Customer relationships are the heart of any business. You need to know who your customers or clients are, what they need, and how you’re dealing with them.


Different businesses interact with their customers in different ways, but the principle remains the same: the ability to understand the people you’re selling to, and to service them in the most efficient way, is crucial.


Thankfully, technology is making this task easier. Wherever your customers live, and whatever you’re selling them, customer relationship management (CRM) software can make your life easier - and help you to grow your business sustainably.


What is customer relationship management (CRM) software?

CRM software allows users to store and display every piece of information they have about a customer, all in one place. Once the information is collated, the software will then allow you to use it to make better decisions regarding how to service them and how to maximise the return on your relationships.


With CRM, the possibilities are endless. For each individual customer, your chosen CRM software might be able to show you when you first made contact, how they reached you, how often they browse your website, their average purchase or order value, if they’ve ever had a complaint, their preferred method of contact, or virtually any other piece of information you can imagine.


Taken alone, each of these data points are useful, and can help you manage individual relationships better. But collected together and properly analysed, the information allows companies to make better decisions in aggregate, based on a deeper understanding of the ways in which your customers behave generally. CRM software is useful, therefore, not only in streamlining individual customer relationships, but also in building better business processes in general.

How do I choose the right CRM software?

There’s a dizzying array of CRM options available. Your choice of package will depend on a number of factors.


Ease of use. The intuitiveness of the software is key. The best CRM for you is the one that you’ll actually use, so it’s important that you are comfortable with the interface and that it is available on your chosen platforms - for example, do you need a mobile option? If you have employees who’ll be using the software, is it easy enough to train them in it?

Interoperability. You’re probably already using a suite of other software, whether that’s Google Docs or bookkeeping packages. A good CRM option will ‘play nicely’ with your existing tools.

Customisability. It’s vital that your CRM software is easily customisable. No two businesses are the same, and your CRM needs to be flexible enough to mould to your needs. This might be as simple as allowing you to enter custom data fields, or it might be as complex as including options for macros and third-party plugins.

Analytics. Collecting the data is only the first step. Good CRM software will enable you to see patterns and trends within that data, and will present these in an easily digestible format.

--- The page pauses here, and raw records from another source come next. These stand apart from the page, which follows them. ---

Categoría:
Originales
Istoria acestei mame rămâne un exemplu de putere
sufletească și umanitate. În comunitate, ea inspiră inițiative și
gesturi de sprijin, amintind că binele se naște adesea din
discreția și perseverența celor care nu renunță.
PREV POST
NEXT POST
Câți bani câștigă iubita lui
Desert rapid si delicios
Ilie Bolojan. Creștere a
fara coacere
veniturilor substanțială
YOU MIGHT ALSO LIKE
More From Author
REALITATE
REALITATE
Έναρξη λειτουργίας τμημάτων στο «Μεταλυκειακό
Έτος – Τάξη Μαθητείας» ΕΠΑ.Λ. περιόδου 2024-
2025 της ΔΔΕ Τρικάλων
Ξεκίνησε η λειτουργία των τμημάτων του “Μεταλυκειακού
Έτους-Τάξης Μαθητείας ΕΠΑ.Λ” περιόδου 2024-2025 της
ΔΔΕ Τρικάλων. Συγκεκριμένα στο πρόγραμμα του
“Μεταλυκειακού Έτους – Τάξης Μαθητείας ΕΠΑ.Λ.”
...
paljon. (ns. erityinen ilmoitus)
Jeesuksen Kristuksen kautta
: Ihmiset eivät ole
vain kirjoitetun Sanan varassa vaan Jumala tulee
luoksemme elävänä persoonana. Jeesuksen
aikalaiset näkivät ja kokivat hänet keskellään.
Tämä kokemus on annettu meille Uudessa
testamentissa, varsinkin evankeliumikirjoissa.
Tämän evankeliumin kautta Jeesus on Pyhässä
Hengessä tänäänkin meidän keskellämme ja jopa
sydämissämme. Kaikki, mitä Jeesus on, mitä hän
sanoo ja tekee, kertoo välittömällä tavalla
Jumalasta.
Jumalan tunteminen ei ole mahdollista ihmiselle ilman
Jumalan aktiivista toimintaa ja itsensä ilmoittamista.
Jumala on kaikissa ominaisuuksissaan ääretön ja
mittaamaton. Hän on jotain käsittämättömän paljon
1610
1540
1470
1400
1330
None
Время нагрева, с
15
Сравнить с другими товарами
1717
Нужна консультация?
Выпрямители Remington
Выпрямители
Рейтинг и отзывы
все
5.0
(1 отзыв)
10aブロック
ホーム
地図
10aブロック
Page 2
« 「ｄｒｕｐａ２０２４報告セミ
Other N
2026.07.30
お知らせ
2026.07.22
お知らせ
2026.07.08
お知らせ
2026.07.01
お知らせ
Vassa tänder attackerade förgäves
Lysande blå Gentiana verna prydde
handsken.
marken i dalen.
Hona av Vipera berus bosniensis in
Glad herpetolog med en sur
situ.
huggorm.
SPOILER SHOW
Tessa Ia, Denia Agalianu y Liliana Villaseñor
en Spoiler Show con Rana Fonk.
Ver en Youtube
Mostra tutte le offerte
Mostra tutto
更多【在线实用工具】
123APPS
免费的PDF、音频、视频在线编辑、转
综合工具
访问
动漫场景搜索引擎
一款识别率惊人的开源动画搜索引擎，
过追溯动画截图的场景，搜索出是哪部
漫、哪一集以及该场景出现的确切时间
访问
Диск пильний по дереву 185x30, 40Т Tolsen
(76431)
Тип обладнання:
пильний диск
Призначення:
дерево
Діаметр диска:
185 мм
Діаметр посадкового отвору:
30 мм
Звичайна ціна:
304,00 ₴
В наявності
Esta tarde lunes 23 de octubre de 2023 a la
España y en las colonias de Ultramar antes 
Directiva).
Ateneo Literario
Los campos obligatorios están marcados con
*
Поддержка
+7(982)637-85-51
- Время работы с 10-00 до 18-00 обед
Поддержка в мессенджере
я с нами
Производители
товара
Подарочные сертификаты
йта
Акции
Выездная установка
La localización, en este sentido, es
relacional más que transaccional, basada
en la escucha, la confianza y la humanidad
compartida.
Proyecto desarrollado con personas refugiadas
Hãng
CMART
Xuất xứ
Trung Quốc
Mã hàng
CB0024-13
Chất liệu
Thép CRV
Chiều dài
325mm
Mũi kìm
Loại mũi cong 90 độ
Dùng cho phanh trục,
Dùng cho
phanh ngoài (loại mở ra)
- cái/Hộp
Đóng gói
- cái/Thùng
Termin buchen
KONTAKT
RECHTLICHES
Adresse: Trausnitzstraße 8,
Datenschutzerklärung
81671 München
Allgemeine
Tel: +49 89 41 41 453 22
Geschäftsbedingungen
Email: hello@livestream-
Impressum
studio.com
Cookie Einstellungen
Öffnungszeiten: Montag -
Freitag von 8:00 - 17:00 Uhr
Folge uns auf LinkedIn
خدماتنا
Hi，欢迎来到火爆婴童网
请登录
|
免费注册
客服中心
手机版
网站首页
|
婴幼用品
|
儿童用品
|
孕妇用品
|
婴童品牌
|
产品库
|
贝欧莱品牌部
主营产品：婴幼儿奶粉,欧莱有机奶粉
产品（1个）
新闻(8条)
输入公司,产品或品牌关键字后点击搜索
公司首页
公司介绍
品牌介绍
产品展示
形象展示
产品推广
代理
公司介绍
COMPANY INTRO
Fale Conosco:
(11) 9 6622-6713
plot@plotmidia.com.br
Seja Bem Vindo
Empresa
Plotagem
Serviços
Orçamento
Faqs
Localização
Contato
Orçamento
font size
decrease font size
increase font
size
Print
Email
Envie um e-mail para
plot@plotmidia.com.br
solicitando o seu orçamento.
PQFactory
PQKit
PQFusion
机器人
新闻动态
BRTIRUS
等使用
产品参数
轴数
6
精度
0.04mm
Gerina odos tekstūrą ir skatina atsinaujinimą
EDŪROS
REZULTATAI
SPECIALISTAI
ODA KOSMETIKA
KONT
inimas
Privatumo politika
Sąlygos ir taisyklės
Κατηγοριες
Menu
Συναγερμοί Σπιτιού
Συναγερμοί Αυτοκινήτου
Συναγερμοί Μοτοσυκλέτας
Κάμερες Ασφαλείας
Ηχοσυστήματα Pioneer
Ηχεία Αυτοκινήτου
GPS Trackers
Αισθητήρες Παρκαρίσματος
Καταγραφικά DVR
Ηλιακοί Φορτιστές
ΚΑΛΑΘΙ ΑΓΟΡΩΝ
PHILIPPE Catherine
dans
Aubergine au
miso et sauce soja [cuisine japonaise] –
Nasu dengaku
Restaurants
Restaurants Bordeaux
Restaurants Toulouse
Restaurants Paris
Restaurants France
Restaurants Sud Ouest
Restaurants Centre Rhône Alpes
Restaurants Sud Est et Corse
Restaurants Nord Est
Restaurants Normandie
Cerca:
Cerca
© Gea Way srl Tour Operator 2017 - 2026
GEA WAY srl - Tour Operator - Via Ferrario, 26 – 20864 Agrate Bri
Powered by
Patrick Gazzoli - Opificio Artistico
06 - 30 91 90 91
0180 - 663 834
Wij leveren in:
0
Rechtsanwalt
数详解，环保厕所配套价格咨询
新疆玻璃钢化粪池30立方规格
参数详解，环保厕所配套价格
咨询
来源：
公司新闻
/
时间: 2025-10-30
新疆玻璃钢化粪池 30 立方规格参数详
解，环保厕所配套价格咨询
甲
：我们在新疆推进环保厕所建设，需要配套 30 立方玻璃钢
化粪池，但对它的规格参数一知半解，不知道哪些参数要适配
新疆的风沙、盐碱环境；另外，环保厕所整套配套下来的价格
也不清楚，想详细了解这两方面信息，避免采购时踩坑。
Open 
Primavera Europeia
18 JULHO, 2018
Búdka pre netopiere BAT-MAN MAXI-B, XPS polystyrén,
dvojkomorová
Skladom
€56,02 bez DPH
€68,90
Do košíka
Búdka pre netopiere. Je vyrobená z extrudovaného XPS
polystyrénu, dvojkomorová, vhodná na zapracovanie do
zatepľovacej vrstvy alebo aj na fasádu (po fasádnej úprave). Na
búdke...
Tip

Actionable insights. Once you’ve gathered your insights, your CRM software should also encourage you to take action. This might mean, for example, automation tools, which take some of the manual work out of frequently repeated tasks.

Support. Finally, remember to consider the support options for your CRM software. Can you speak to a real human easily if something goes wrong? Can you phone them, or can you only contact them via live chat?

What does CRM software cost?

The price of CRM software can vary significantly depending on its scope, as well as on the size of your business and how many employees will be using it. Off-the-shelf options can typically be found for around £10-20 per month per user, or even for free with some providers.


More advanced options, with deeper analytic functions, start at closer to £100 per user per month, and can balloon to over £300.